* [What this task involves]: Please repeat exactly the lines below from the line with "Товар не найден! (652, 319)" to the line with "Riprova (722, 410)", including both, and leave out every picture.

* [Given records]:
####################
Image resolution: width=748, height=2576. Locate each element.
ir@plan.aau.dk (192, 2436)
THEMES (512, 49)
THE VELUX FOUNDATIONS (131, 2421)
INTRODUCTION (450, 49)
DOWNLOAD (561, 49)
####################
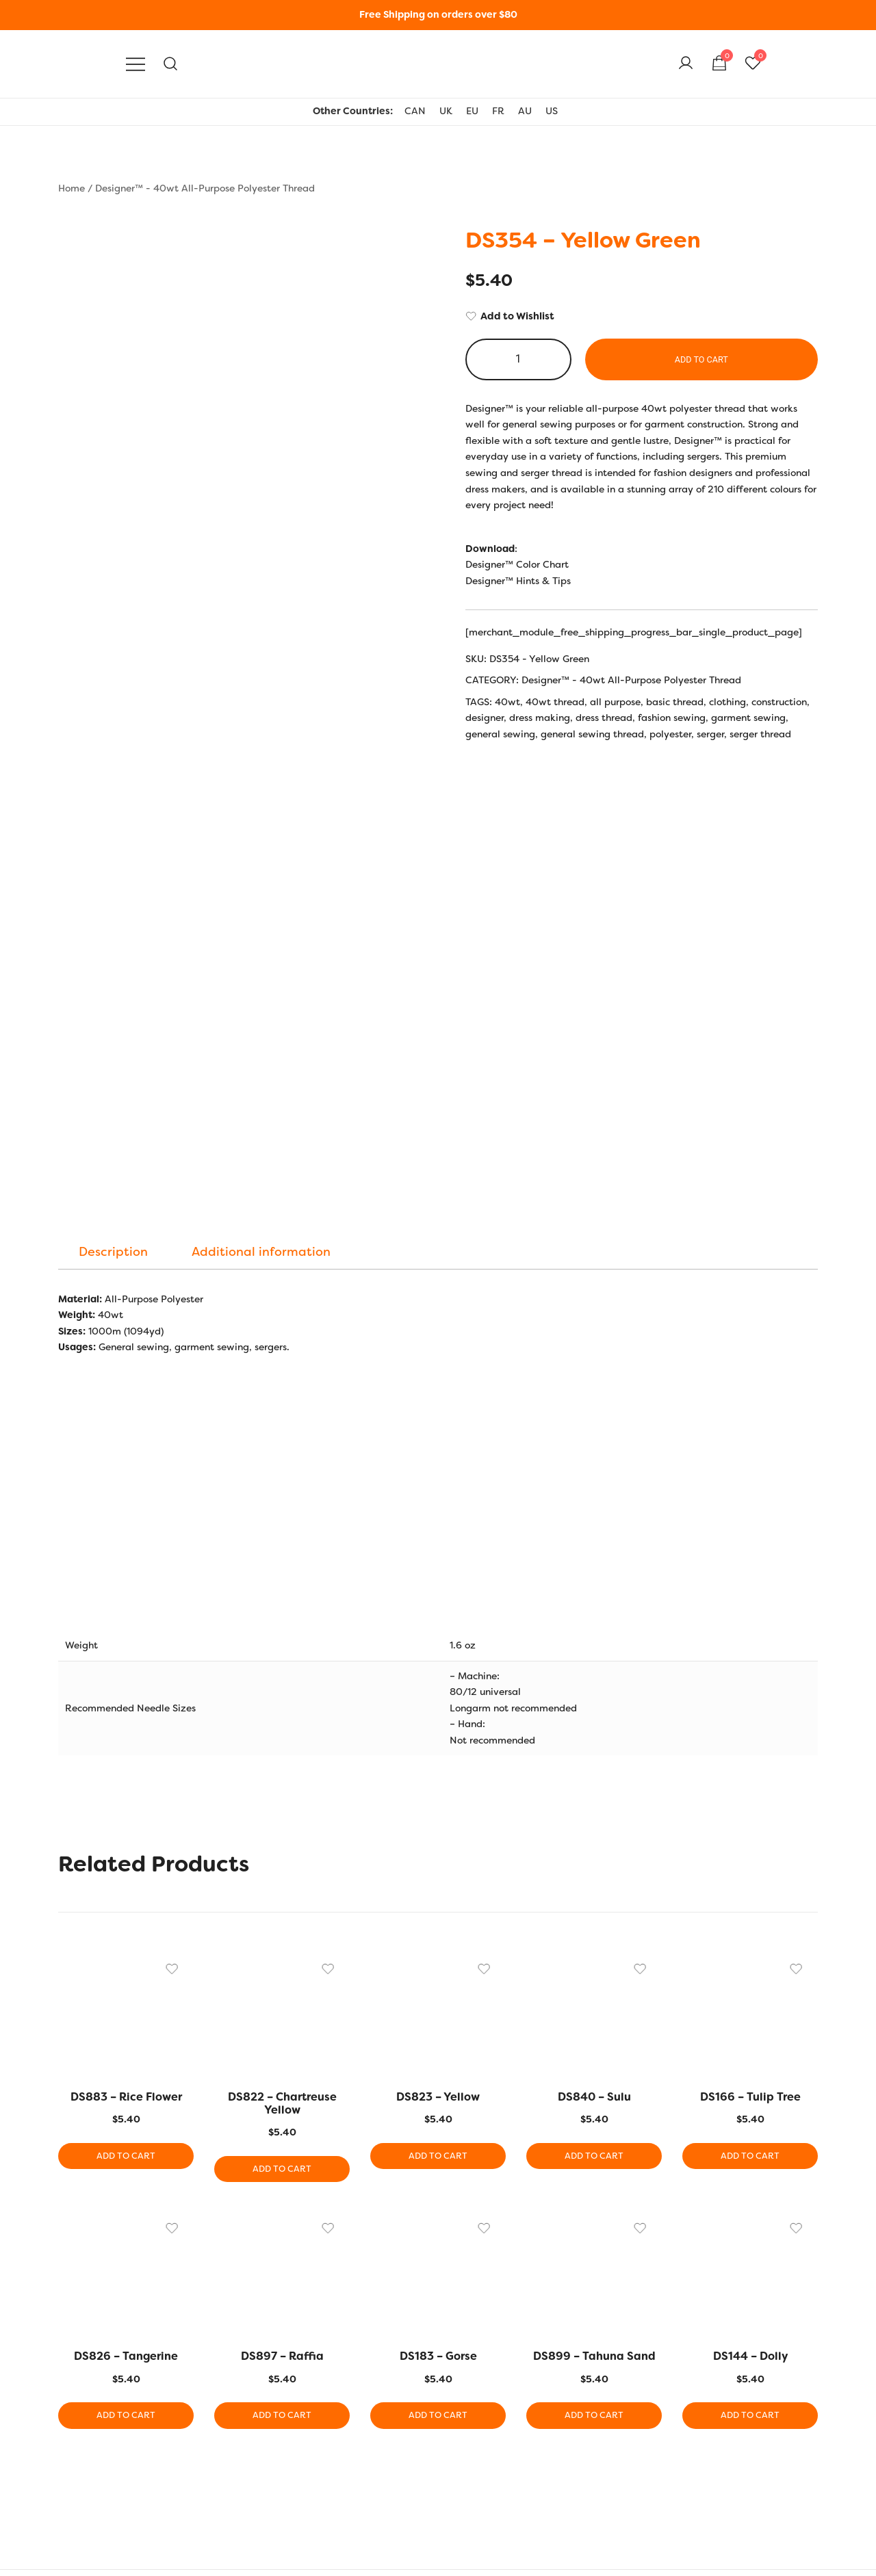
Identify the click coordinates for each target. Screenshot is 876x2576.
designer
####################
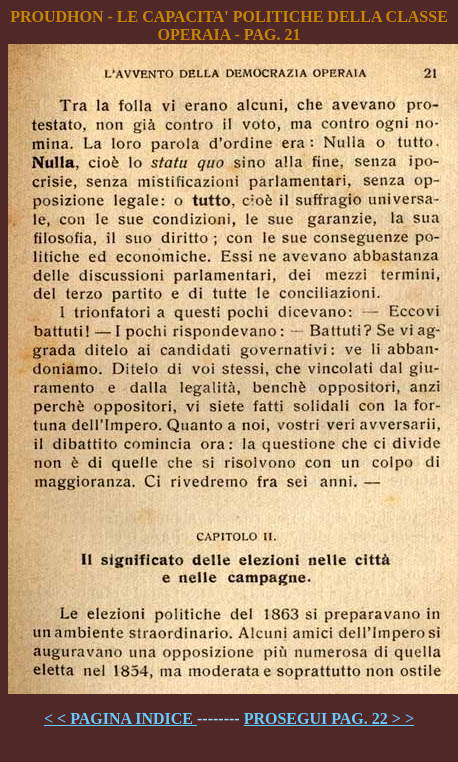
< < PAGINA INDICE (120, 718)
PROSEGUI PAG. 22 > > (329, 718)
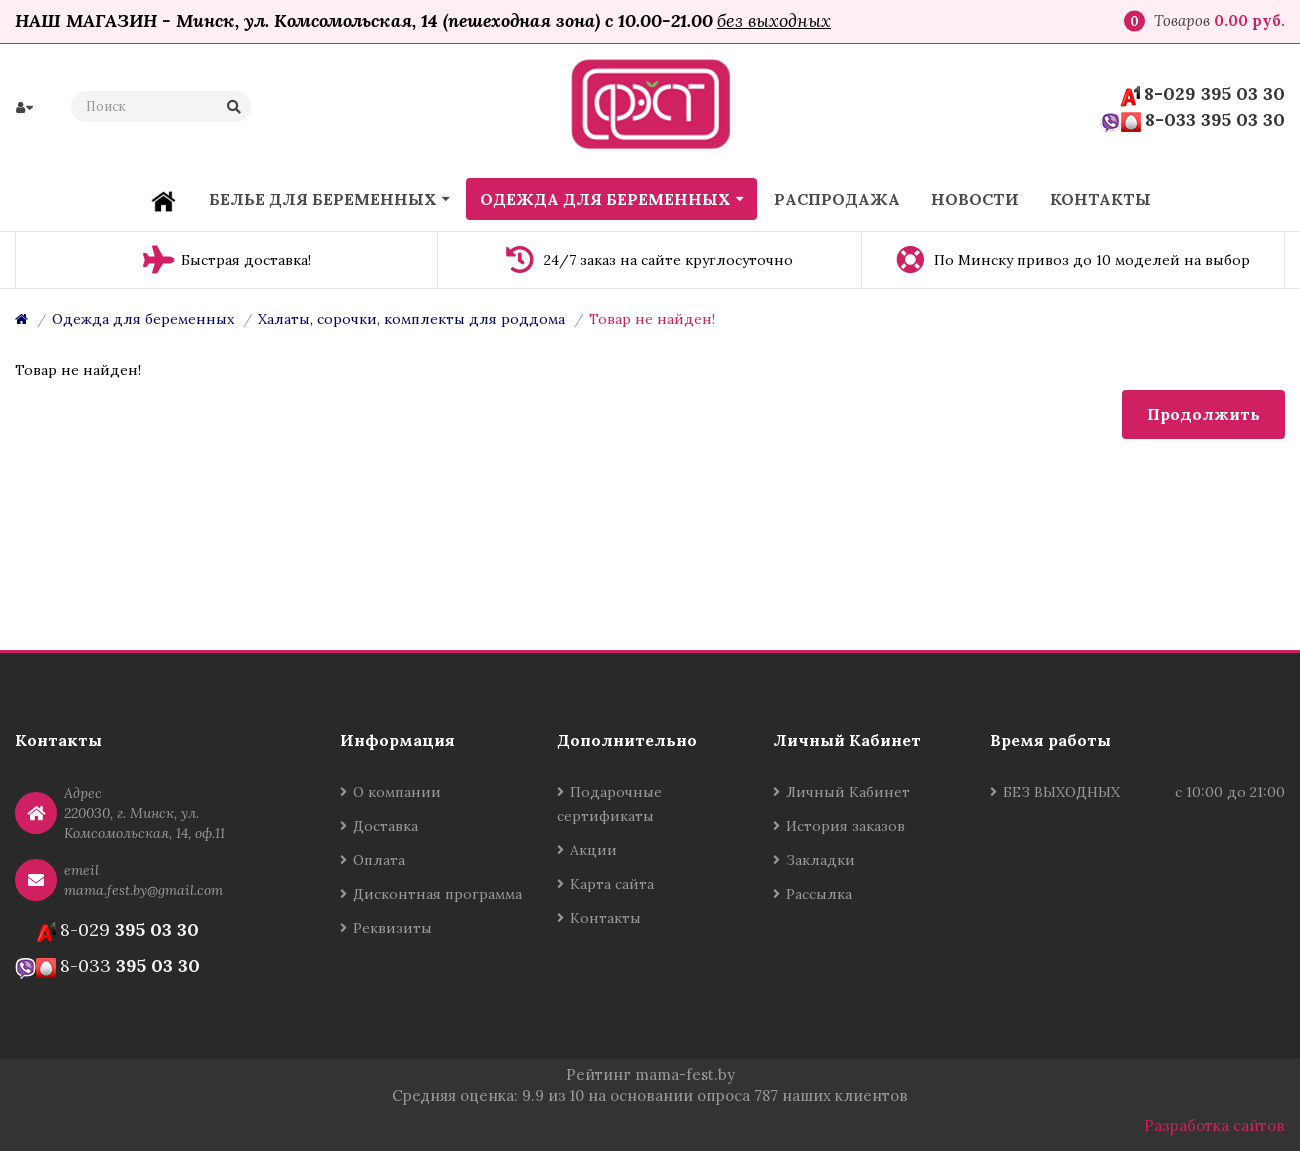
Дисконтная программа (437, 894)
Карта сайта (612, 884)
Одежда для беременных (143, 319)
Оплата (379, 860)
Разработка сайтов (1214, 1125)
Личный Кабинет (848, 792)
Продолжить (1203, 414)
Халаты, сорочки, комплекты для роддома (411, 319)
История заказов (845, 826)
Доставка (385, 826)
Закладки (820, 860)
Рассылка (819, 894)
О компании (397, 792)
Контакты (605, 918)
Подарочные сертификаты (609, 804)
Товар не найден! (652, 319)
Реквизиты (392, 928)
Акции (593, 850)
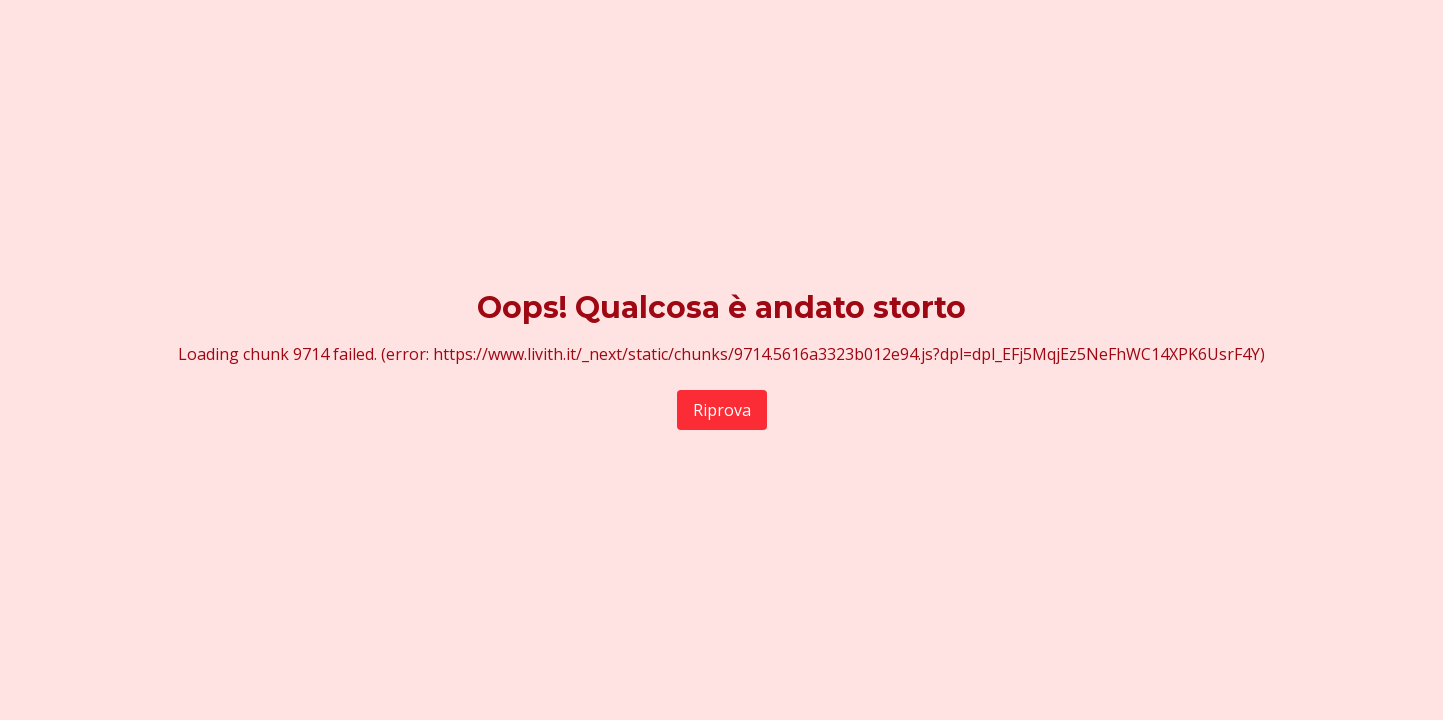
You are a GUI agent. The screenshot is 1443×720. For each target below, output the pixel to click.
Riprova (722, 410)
####################
* [Expected output]:
Товар не найден! (652, 319)
Реквизиты (392, 928)
Акции (593, 850)
You are a GUI agent. The screenshot is 1443×720. For each target below, output the pixel to click.
Riprova (722, 410)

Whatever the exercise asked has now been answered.